E poi la domanda ricorrente, non retorica, dopo aver considerato tutto e tutti: «Tu, come stai?». Ossia: va bene il tuo impegno, vanno bene le cose che stai facendo, bene i risultati… ma alla fine dei conti, come sta il tuo animo? È la domanda dell’educatore vero, quello che ti guarda negli occhi non per scoprire se ci sia un segreto non dichiarato ma per entrare in rapporto con l’anima dell’interlocutore. “Como estás?” risuona ancora come l’interesse principale di don Filiberto verso chi era al suo fianco. Prima la qualità dello spirito del missionario, poi le opere.
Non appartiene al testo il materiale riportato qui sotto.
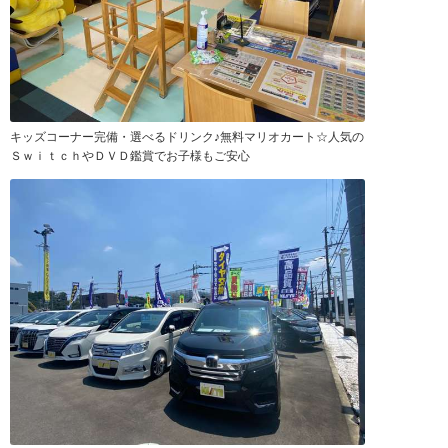
キッズコーナー完備・選べるドリンク♪無料マリオカート☆人気の
ＳｗｉｔｃｈやＤＶＤ鑑賞でお子様もご安心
Occuparsi degli altri tanto da sembrare persi, porre il baricentro della propria giornata negli altri… Trascurare se stessi provoca purtroppo la caduta delle difese del corpo: un’infezione polmonare mal curata portò don Filiberto a gravi complicazioni che richiesero il ricovero in ospedale, ma vi giunse quando ormai era allo stremo. Attesa e speranza, poi si presentò l’insufficienza renale. Entrò in coma e vi rimase un mese fino all’arresto cardiaco, il 7 maggio 2019.